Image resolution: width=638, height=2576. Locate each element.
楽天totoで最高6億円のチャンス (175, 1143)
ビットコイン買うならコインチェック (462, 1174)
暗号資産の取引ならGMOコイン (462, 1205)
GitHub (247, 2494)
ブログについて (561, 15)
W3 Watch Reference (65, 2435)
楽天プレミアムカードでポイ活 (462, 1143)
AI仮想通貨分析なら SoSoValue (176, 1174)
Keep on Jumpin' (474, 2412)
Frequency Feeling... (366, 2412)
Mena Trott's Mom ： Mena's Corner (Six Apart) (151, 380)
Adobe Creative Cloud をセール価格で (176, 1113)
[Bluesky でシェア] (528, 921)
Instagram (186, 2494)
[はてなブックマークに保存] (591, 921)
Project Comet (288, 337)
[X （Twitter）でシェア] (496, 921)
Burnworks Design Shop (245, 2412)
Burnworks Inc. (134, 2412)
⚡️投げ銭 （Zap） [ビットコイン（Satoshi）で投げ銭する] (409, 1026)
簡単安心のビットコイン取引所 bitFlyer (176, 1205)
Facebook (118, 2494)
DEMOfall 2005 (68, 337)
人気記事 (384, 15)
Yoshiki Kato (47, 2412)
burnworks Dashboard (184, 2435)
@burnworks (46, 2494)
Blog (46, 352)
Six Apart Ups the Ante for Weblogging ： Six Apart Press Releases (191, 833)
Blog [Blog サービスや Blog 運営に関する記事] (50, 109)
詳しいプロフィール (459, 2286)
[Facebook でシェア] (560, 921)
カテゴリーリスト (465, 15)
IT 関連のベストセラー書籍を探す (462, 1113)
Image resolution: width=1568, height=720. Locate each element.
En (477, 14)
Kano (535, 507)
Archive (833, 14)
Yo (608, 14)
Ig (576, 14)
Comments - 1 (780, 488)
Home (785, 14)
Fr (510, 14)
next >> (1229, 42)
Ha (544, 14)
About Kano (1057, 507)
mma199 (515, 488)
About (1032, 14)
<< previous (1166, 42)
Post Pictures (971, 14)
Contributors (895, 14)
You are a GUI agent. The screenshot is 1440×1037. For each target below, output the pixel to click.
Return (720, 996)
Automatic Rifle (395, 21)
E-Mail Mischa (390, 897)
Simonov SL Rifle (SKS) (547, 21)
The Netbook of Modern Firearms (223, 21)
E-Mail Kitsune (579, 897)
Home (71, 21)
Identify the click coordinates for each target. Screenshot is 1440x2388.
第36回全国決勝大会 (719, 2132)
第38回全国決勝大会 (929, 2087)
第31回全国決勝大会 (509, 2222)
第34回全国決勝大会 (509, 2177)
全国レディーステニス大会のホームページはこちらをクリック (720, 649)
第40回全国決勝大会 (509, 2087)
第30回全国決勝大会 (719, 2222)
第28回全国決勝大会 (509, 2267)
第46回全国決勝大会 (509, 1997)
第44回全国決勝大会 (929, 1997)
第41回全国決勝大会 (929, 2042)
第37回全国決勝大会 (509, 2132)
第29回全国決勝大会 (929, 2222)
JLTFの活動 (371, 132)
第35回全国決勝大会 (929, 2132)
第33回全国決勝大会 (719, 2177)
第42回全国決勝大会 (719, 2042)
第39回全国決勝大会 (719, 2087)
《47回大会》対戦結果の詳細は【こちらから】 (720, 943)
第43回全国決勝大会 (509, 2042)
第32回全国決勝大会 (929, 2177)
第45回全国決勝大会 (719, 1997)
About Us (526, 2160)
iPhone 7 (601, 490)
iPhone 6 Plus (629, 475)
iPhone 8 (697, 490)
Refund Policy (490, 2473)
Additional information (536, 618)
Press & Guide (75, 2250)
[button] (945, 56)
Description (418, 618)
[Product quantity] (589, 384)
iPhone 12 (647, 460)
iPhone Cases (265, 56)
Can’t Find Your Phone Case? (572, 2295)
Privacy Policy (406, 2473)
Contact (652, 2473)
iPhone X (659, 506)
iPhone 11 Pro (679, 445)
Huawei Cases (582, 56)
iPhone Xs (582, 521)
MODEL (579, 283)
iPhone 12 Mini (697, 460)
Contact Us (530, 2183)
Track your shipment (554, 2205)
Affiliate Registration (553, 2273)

#### [Assigned task]
Copy out the whole listing, exactly as written.

#### [The completed task]
Image resolution: width=638, height=2576. Locate each element.
楽天totoで最高6億円のチャンス (175, 1143)
ビットコイン買うならコインチェック (462, 1174)
暗号資産の取引ならGMOコイン (462, 1205)
GitHub (247, 2494)
ブログについて (561, 15)
W3 Watch Reference (65, 2435)
楽天プレミアムカードでポイ活 (462, 1143)
AI仮想通貨分析なら SoSoValue (176, 1174)
Keep on Jumpin' (474, 2412)
Frequency Feeling... (366, 2412)
Mena Trott's Mom ： Mena's Corner (Six Apart) (151, 380)
Adobe Creative Cloud をセール価格で (176, 1113)
[Bluesky でシェア] (528, 921)
Instagram (186, 2494)
[はてなブックマークに保存] (591, 921)
Project Comet (288, 337)
[X （Twitter）でシェア] (496, 921)
Burnworks Design Shop (245, 2412)
Burnworks Inc. (134, 2412)
⚡️投げ銭 （Zap） [ビットコイン（Satoshi）で投げ銭する] (409, 1026)
簡単安心のビットコイン取引所 bitFlyer (176, 1205)
Facebook (118, 2494)
DEMOfall 2005 (68, 337)
人気記事 (384, 15)
Yoshiki Kato (47, 2412)
burnworks Dashboard (184, 2435)
@burnworks (46, 2494)
Blog (46, 352)
Six Apart Ups the Ante for Weblogging ： Six Apart Press Releases (191, 833)
Blog [Blog サービスや Blog 運営に関する記事] (50, 109)
詳しいプロフィール (459, 2286)
[Facebook でシェア] (560, 921)
カテゴリーリスト (465, 15)
IT 関連のベストセラー書籍を探す (462, 1113)
Image resolution: width=1568, height=720. Locate each element.
En (477, 14)
Kano (535, 507)
Archive (833, 14)
Yo (608, 14)
Ig (576, 14)
Comments - 1 (780, 488)
Home (785, 14)
Fr (510, 14)
next >> (1229, 42)
Ha (544, 14)
About Kano (1057, 507)
mma199 (515, 488)
About (1032, 14)
<< previous (1166, 42)
Post Pictures (971, 14)
Contributors (895, 14)
You are a GUI agent. The screenshot is 1440×1037. For each target below, output the pixel to click.
Return (720, 996)
Automatic Rifle (395, 21)
E-Mail Mischa (390, 897)
Simonov SL Rifle (SKS) (547, 21)
The Netbook of Modern Firearms (223, 21)
E-Mail Kitsune (579, 897)
Home (71, 21)
Identify the click coordinates for each target. Screenshot is 1440x2388.
第36回全国決勝大会 (719, 2132)
第38回全国決勝大会 (929, 2087)
第31回全国決勝大会 (509, 2222)
第34回全国決勝大会 (509, 2177)
全国レディーステニス大会のホームページはこちらをクリック (720, 649)
第40回全国決勝大会 (509, 2087)
第30回全国決勝大会 (719, 2222)
第28回全国決勝大会 (509, 2267)
第46回全国決勝大会 (509, 1997)
第44回全国決勝大会 (929, 1997)
第41回全国決勝大会 (929, 2042)
第37回全国決勝大会 (509, 2132)
第29回全国決勝大会 (929, 2222)
JLTFの活動 (371, 132)
第35回全国決勝大会 (929, 2132)
第33回全国決勝大会 (719, 2177)
第42回全国決勝大会 (719, 2042)
第39回全国決勝大会 (719, 2087)
《47回大会》対戦結果の詳細は【こちらから】 (720, 943)
第43回全国決勝大会 (509, 2042)
第32回全国決勝大会 (929, 2177)
第45回全国決勝大会 (719, 1997)
About Us (526, 2160)
iPhone 7 (601, 490)
iPhone 6 Plus (629, 475)
iPhone 8 (697, 490)
Refund Policy (490, 2473)
Additional information (536, 618)
Press & Guide (75, 2250)
[button] (945, 56)
Description (418, 618)
[Product quantity] (589, 384)
iPhone 12 (647, 460)
iPhone Cases (265, 56)
Can’t Find Your Phone Case? (572, 2295)
Privacy Policy (406, 2473)
Contact (652, 2473)
iPhone X (659, 506)
iPhone 11 Pro (679, 445)
Huawei Cases (582, 56)
iPhone Xs (582, 521)
MODEL (579, 283)
iPhone 12 Mini (697, 460)
Contact Us (530, 2183)
Track your shipment (554, 2205)
Affiliate Registration (553, 2273)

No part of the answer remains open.